BEGIN Task data

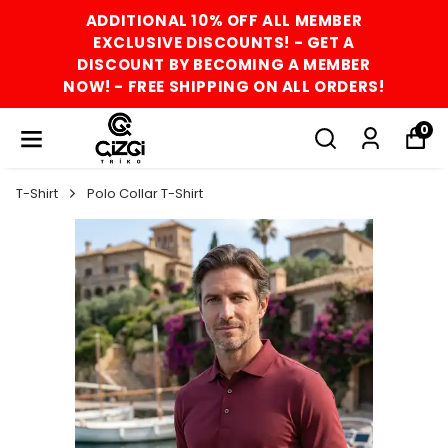
ADDITIONAL 10% OFF ALL MEMBER
EXCLUSIVE DISCOUNTS! - GET A
DISCOUNT BY BECOMING A MEMBER
NOW! - FREE SHIPPING ON ALL ORDERS!
0
T-Shirt
Polo Collar T-Shirt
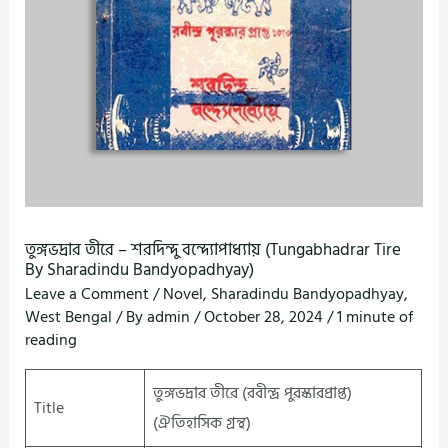
তুঙ্গভদ্রার তীরে – শরদিন্দু বন্দ্যোপাধ্যায় (Tungabhadrar Tire
By Sharadindu Bandyopadhyay)
Leave a Comment
/
Novel
,
Sharadindu Bandyopadhyay
,
West Bengal
/ By
admin
/
October 28, 2024
/
1 minute of
reading
তুঙ্গভদ্রার তীরে (রবীন্দ্র পুরস্কারপ্রাপ্ত)
Title
(ঐতিহাসিক গ্রন্থ)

END Task data

Task to complete: Please give the number of lines in the entries that contain the word "Sharadindu", and nothing besides it.

Problem solution: 2